Frontenac Hearing Clinic – How Loud is Too Loud?
Here is our recent article printed in Neighbours of Kingston Southwest magazine
How Loud is Too Loud?
We live in a loud world. Traffic, vacuums, barking dogs and crowds, even the most mundane sounds can cause damage to our hearing if we’re exposed for long enough. ‘Long enough’ might not be as long as you might expect. The good news is, we can help prevent noise induced hearing loss by wearing hearing protection or moving ourselves away from the source of the noise.

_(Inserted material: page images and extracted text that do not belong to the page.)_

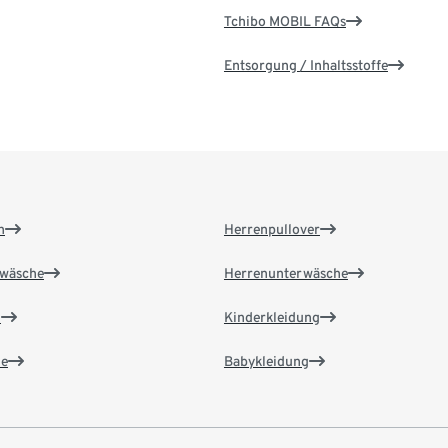
Tchibo MOBIL FAQs
Entsorgung / Inhaltsstoffe
n
Herrenpullover
wäsche
Herrenunterwäsche
n
Kinderkleidung
e
Babykleidung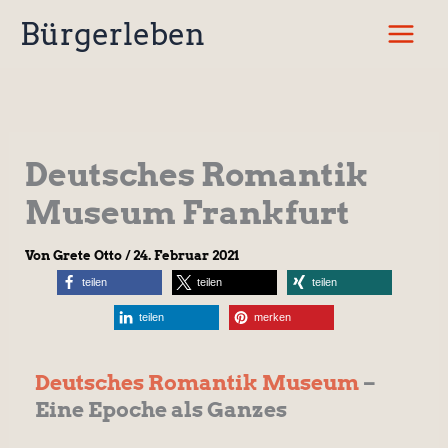
Zum
Bürgerleben
Inhalt
springen
Deutsches Romantik
Museum Frankfurt
Von
Grete Otto
/
24. Februar 2021
teilen
teilen
teilen
teilen
merken
Deutsches Romantik Museum
–
Eine Epoche als Ganzes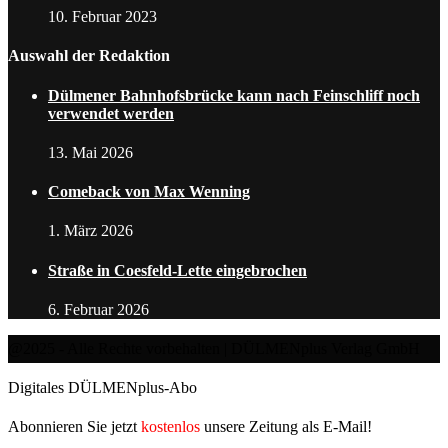
10. Februar 2023
Auswahl der Redaktion
Dülmener Bahnhofsbrücke kann nach Feinschliff noch
verwendet werden
13. Mai 2026
Comeback von Max Wenning
1. März 2026
Straße in Coesfeld-Lette eingebrochen
6. Februar 2026
@2025 - Alle Rechte vorbehalten | DÜLMENplus Verlag GmbH
Digitales DÜLMENplus-Abo
Abonnieren Sie jetzt
kostenlos
unsere Zeitung als E-Mail!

Noise induced hearing loss occurs in our inner ear, where the tiny hair-like structures process the sound. These structures can only handle so much intensity before they to breakdown. Around 85 dB is the level at which damage can start to occur with exposure. The level of sounds we hear every day range from whispers at 20-30 dB to sirens at around 120 dB. Lawn mowers, live sporting events and even wearing earbuds are activities that most of us don’t think twice about; these activities are loud enough to cause permanent damage to our hearing with enough exposure. In 2015 the World Health Organization reported nearly 50 percent of teens and young adults ages 12-35 are exposed to unsafe levels of sound from their personal music players. Most earbuds have a top volume range of about 85 dB – 110 dB. There are so many sounds in our noisy world that can cause damage, knowing a few of them will help get you started on the path to protecting your hearing.

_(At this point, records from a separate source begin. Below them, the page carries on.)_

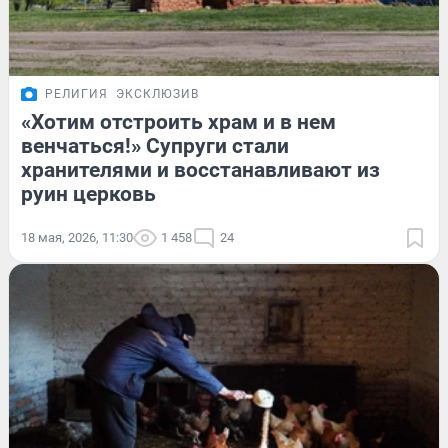
РЕЛИГИЯ
ЭКСКЛЮЗИВ
«Хотим отстроить храм и в нем
венчаться!» Супруги стали
хранителями и восстанавливают из
руин церковь
18 мая, 2026, 11:30
1 458
24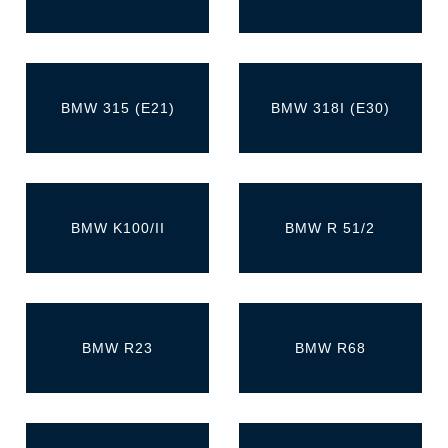
BMW 315 (E21)
BMW 318I (E30)
BMW K100/II
BMW R 51/2
BMW R23
BMW R68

We’ve put together a graphic to give you an idea of how loud some common sounds are and how much exposure you would need before potential damage occurs. Keep in mind, there are some factors that will influence our exposure, like loud jobs and hobbies. Since we are aware of these factors it makes it easier to prepare and protect ourselves.
Along with damage to our hearing, noise exposure can also cause tinnitus (ringing) in the ears. Often presenting as a high-pitched sound heard in one or both ears, tinnitus can be temporary or permanent and can be very annoying.
Preparation and protection are key. Just as you would wear a hard hat on a construction site, we should be training ourselves to wear hearing protection when we are in loud environments. Damage due to certain noises can happen in as little as a few minutes. While there will always be noise at unexpected times that we can‘t prepare for, we can and should be preparing for the times we can.